Aquí hay una estrategia geométrica, una estrategia de trazado y luego una estrategia para esculpirla. Estrategias todas con las que no contamos en este minuto como argumento y discurso pero que sin duda están plasmadas en la piedra.

Lo que produce admiración es el límite en el que se sitúa el obrar que en este caso es el límite de lo visible, a ojo desnudo que no se perciban variaciones. Es una concepción de la obra concebida en el límite de la visibilidad en una perfección concebida como regularidad. La regularidad como un límite artificial conseguido por la destreza humana palmo a palmo. Somos herederos del espacio abstracto, de su regularidad alcanzada, aunque hoy no lo notemos por el retiro de la arquitectura para ser habitada.

 

English version by Mary Ann Steane.

We inherit abstract space, present today in regularity

 

The Parthenon at the Acropolis of Athens, Greece.

To one side of the admirable ruin we find a fragment of a column, of a work that was never built according to the words of an archaeologist to which we are referred.

The fragment is the base of a column whose diameter is of two metres, a scale for a monolithic piece of stone distinct from those domestic dimensions to which we are accustomed.

We stand before an architecture that has arrived at the stone that is the material that endures; the energy that was applied to obtain a form makes it last over time. It is a volume sculpted in stone.

I wish to know the dimensions with which this luminous stone was constructed and measure the groove: the chord of its arc is 298 mm (11.73228 inches), I apply the measure to about five grooves and I cannot perceive a millimeter of difference between one and another.

I say to myself this is no accident, there is an intention here, an achievement of construction. A part of the drum of the column is buried  below the ground so I guess there are 20 grooves; the 360 degrees of a circle divided by 20 gives each one an angle of 18 degrees.

Here there is a geometric strategy, a strategy of outline and then a strategy to sculpt it. All strategies which we do not count on at this moment as argument and discourse but that are certainly reflected in the stone.
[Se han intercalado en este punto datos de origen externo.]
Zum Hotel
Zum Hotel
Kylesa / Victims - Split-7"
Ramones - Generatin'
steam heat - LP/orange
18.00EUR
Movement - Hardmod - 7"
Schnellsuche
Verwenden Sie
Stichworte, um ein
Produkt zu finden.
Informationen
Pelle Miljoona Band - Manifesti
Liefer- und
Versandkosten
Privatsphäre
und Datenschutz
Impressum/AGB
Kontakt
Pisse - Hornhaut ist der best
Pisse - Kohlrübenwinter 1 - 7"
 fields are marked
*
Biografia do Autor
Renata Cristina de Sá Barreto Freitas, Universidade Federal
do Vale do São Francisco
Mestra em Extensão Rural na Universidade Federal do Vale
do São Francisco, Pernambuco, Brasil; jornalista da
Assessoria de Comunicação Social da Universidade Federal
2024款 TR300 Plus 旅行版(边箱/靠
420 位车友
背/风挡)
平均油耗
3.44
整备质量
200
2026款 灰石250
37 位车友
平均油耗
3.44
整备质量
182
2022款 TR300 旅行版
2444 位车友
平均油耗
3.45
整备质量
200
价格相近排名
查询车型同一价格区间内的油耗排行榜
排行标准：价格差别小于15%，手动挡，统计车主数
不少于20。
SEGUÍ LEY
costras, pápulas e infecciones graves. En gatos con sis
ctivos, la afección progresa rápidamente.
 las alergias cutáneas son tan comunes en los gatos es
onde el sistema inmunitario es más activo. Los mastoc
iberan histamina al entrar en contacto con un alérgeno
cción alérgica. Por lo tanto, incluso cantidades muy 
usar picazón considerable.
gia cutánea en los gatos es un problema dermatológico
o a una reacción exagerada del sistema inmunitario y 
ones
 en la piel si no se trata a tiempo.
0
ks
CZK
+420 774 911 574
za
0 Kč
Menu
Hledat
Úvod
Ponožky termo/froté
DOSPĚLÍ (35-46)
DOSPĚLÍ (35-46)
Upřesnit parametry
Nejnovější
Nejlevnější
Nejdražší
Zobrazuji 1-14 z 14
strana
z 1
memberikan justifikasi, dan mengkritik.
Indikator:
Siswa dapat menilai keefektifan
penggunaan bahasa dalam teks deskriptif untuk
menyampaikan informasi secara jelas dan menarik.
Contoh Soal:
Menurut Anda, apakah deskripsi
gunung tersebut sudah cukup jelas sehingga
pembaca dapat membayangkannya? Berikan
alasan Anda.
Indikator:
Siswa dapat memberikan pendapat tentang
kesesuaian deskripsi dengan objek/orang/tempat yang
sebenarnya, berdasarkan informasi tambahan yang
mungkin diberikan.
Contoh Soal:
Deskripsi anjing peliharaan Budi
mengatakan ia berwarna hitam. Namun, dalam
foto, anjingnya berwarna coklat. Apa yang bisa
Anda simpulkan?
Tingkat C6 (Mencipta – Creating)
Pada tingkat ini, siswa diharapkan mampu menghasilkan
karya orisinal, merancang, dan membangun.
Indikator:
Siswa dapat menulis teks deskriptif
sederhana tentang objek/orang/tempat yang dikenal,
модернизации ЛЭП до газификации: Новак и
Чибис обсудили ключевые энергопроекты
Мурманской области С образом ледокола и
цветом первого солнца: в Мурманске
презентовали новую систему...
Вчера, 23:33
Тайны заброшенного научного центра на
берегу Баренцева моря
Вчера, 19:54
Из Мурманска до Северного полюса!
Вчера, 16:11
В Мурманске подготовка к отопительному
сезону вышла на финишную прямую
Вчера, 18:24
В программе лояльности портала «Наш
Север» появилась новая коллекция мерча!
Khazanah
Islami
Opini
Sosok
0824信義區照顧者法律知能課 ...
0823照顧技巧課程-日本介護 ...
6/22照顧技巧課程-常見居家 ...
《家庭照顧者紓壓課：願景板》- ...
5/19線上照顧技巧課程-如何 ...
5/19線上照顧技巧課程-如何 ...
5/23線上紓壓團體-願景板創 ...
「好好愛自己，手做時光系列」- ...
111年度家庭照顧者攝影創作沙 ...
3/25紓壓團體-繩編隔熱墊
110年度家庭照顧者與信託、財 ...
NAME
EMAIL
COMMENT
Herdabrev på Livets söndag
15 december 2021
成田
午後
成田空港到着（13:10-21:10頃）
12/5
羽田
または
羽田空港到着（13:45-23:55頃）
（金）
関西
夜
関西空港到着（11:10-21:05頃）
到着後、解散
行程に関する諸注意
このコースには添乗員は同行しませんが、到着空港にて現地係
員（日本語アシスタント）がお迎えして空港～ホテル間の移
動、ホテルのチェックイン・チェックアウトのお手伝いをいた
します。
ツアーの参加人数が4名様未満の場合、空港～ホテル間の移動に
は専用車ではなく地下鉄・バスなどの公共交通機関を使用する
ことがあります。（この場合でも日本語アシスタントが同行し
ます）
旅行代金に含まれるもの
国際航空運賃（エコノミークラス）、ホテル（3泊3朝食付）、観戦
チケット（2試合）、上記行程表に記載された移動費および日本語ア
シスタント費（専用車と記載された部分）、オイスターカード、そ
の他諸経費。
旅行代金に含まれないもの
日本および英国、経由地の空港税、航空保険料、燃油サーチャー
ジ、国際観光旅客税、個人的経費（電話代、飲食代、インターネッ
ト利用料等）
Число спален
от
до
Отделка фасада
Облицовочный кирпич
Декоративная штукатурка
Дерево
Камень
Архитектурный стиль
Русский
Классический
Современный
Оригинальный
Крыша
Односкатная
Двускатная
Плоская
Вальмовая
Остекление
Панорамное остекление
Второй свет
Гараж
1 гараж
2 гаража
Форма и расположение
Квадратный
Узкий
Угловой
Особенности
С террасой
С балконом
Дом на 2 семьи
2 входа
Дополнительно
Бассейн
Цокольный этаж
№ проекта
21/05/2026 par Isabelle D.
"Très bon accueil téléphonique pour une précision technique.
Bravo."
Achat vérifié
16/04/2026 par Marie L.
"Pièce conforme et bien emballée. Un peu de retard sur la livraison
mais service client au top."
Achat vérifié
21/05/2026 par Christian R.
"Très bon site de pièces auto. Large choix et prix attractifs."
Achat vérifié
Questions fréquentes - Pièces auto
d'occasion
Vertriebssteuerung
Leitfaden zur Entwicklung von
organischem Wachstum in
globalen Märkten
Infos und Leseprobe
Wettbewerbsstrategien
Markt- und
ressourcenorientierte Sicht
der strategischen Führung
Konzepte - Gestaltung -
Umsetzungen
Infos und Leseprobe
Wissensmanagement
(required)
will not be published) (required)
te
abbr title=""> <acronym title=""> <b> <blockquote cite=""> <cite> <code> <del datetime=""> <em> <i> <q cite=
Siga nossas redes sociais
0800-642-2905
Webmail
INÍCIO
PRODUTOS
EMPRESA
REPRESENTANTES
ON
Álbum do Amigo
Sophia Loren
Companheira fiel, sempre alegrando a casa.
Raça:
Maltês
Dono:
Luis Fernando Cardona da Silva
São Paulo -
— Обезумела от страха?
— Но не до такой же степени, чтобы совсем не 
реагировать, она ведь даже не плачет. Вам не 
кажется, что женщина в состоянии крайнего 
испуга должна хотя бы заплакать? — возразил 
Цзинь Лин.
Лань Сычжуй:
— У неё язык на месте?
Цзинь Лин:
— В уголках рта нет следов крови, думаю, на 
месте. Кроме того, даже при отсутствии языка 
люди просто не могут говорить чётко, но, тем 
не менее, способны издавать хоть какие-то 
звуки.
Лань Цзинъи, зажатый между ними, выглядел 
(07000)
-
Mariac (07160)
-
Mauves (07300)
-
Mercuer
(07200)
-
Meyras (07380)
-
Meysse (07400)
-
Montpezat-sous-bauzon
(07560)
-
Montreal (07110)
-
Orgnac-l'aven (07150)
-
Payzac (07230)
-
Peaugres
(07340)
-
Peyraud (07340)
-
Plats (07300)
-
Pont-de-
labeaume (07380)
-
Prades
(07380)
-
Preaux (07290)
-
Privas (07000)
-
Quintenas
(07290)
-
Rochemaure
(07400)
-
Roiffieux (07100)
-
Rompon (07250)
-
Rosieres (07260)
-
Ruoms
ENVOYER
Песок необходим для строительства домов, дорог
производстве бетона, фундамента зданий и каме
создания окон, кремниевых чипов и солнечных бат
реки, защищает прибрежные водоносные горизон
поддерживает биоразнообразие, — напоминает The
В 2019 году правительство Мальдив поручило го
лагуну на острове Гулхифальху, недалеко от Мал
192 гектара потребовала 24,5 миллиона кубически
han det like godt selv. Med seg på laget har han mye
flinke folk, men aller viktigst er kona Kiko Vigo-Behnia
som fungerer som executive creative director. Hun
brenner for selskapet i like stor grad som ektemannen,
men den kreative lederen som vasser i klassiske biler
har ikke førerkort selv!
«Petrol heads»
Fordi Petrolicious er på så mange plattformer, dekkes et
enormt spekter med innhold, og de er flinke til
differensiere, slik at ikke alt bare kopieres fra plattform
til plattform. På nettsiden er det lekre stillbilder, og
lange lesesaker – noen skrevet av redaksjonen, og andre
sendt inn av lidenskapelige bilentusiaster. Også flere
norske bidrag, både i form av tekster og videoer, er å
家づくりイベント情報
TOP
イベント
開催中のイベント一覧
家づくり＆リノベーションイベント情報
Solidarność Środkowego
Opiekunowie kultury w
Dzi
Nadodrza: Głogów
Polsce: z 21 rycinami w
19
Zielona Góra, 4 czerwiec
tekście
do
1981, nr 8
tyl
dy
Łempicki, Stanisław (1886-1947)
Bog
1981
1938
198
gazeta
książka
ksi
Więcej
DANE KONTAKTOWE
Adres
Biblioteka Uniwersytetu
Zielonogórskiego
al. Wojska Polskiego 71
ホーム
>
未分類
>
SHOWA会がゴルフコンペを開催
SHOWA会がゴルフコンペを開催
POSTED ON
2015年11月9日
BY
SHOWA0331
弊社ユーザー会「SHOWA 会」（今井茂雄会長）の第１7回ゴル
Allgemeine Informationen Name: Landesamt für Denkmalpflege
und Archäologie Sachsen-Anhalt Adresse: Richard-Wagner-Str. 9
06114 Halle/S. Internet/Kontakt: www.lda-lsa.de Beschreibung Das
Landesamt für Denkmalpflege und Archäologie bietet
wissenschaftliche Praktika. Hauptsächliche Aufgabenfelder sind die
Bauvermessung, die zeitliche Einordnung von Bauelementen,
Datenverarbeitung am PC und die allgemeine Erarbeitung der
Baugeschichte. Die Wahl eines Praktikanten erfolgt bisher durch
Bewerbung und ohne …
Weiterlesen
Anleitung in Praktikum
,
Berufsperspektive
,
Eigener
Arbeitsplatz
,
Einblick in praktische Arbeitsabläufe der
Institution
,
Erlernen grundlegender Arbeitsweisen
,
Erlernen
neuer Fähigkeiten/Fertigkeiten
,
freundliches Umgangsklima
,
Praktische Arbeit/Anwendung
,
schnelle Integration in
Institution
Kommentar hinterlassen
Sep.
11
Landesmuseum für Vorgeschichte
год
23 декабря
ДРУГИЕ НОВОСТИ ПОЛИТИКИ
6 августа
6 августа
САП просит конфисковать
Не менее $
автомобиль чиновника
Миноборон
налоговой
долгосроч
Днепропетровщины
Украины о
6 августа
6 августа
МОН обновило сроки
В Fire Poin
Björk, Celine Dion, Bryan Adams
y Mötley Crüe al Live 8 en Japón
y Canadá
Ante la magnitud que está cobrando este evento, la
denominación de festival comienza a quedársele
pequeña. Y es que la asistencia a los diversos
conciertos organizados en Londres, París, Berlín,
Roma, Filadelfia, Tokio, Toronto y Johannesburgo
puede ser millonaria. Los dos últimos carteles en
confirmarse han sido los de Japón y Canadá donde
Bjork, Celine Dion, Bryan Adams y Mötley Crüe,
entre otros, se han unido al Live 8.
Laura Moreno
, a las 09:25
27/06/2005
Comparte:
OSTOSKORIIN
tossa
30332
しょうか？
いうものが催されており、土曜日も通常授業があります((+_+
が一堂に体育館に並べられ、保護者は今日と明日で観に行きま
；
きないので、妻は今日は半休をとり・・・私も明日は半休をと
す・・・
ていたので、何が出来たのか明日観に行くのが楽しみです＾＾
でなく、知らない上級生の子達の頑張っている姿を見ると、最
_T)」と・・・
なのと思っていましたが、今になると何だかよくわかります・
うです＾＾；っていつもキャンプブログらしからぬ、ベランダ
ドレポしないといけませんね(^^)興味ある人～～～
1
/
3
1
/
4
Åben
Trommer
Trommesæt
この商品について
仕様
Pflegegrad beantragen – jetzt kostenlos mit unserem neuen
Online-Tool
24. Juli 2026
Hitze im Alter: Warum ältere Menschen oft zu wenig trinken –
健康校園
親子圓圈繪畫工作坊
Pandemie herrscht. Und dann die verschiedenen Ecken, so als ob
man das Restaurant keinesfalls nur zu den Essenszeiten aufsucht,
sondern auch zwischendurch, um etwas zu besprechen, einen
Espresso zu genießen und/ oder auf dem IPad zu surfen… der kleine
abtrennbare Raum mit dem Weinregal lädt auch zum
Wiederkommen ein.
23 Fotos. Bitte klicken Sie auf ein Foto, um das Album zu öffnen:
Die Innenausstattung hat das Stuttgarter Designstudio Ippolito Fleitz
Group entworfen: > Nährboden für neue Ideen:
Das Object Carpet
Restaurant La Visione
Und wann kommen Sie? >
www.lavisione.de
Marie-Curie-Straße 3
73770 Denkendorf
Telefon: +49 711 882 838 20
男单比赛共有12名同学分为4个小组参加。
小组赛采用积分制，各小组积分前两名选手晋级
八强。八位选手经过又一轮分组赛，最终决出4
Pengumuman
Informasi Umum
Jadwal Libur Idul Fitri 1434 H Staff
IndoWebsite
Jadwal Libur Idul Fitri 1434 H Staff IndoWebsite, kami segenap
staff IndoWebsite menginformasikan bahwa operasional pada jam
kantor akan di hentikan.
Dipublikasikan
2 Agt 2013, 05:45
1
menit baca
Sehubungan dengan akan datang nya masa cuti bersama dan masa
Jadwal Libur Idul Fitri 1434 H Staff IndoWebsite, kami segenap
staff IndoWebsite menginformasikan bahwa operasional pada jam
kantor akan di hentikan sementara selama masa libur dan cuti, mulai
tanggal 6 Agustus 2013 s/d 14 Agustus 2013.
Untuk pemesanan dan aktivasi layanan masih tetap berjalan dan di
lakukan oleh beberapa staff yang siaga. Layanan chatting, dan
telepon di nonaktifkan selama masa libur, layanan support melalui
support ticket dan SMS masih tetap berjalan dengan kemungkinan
What produces admiration is the limit at which such working is situated that in this case is the limit of the visible, the naked eye that does not perceive variations. It is a conception of the work conceived in the limit of visibility, in a perfection conceived as regularity.  Regularity as an artificial limit achieved by human skill inch by inch.  We are heirs of abstract space, of the regularity it achieves, although today we do not notice it as a result of the withdrawal of architecture that is to be inhabited.